And we aren't even sure what they need to watch for.

Ester Sophia was born four months ago without the tell-tale signs of microcephaly, but when doctors scanned her brain they discovered it was far from normal. Her mother, Aldayanne da Silva, suffered an illness that was likely Zika virus disease when she was four months pregnant.

Ester Sophia was born four months ago without the tell-tale signs of microcephaly, but when doctors scanned her brain they discovered it was far from normal. Her mother, Aldayanne da Silva, suffered an illness that was likely Zika virus disease when she was four months pregnant.

Daniel Ramalho/For The Globe and Mail

'I know what's wrong'

When Aldayanne Alves da Silva was five months pregnant, she began to bleed heavily and she was sent for an ultrasound. The doctor told her that her baby had something badly wrong with her brain. She went to follow-up appointments for the next few weeks. "At each one, the doctor said, 'Her heart is beating now, but I can't tell you it will be beating the next time you come,'" Ms. da Silva recalls. "So I just stopped going."

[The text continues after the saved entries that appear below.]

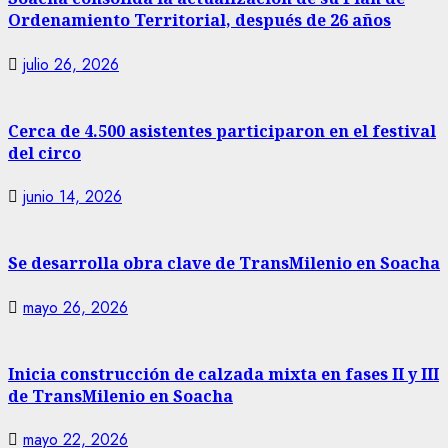
Ordenamiento Territorial, después de 26 años
julio 26, 2026
Cerca de 4.500 asistentes participaron en el festival
del circo
junio 14, 2026
Se desarrolla obra clave de TransMilenio en Soacha
mayo 26, 2026
Inicia construcción de calzada mixta en fases II y III
de TransMilenio en Soacha
mayo 22, 2026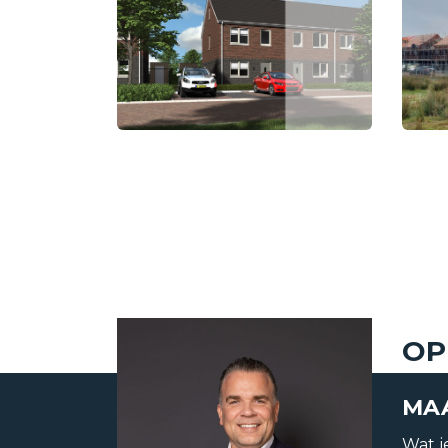
Status
Verkocht
Aanvaarding
In overleg
OP
MAA
Soort object
Woonhuis
Wat je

Her baby might not survive, but hearing this kind of news every week was making her crazy, and since the doctors couldn't do anything for her, she decided to try a series of churches instead.

When Ester Sophia was born four months ago, she was taken to intensive care, where doctors did an ultrasound and concluded that she was missing a piece of her brain. They asked Ms. da Silva if she had had Zika while pregnant. "I said no. I didn't know what it was."

So then there was more speculation and dark predictions. But Ester Sophia looked normal and seemed fine, so Ms. da Silva, weary of more pessimistic doctors, took her home. It was weeks later that her mother, Roberta, saw a news report about Zika and microcephaly and called her daughter, shrieking, "I know what's wrong with Ester Sophia!"

At that point, Ms. da Silva recalled a strange fever and rash she had had early in her pregnancy. She thought that it was an allergy, but now knows the symptoms are part of the classic profile of Zika.

(Because the virus so rarely causes serious illness, few people who have it see a doctor. There is no test available yet to show Zika infection unless the person is at the height of her illness. So the great majority of cases were like Ms. da Silva, women who felt unwell for a day or two, and then thought no more about it.)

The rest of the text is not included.